__TASK PROMPT__. Repeat, exactly as written, the line containing "and UNESCO sites." and each line after it through the end of the data.

__DATA EXTRACTS__.
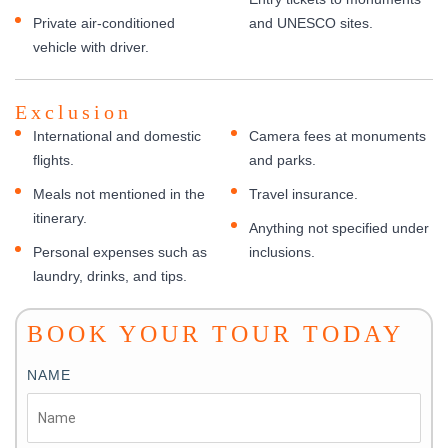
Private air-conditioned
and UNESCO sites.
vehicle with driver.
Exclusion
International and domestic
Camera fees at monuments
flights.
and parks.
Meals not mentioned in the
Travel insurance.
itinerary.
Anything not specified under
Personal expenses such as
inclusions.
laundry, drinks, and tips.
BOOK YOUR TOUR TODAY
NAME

__WRITTEN ANSWER__.
and UNESCO sites.
vehicle with driver.
Exclusion
International and domestic
Camera fees at monuments
flights.
and parks.
Meals not mentioned in the
Travel insurance.
itinerary.
Anything not specified under
Personal expenses such as
inclusions.
laundry, drinks, and tips.
BOOK YOUR TOUR TODAY
NAME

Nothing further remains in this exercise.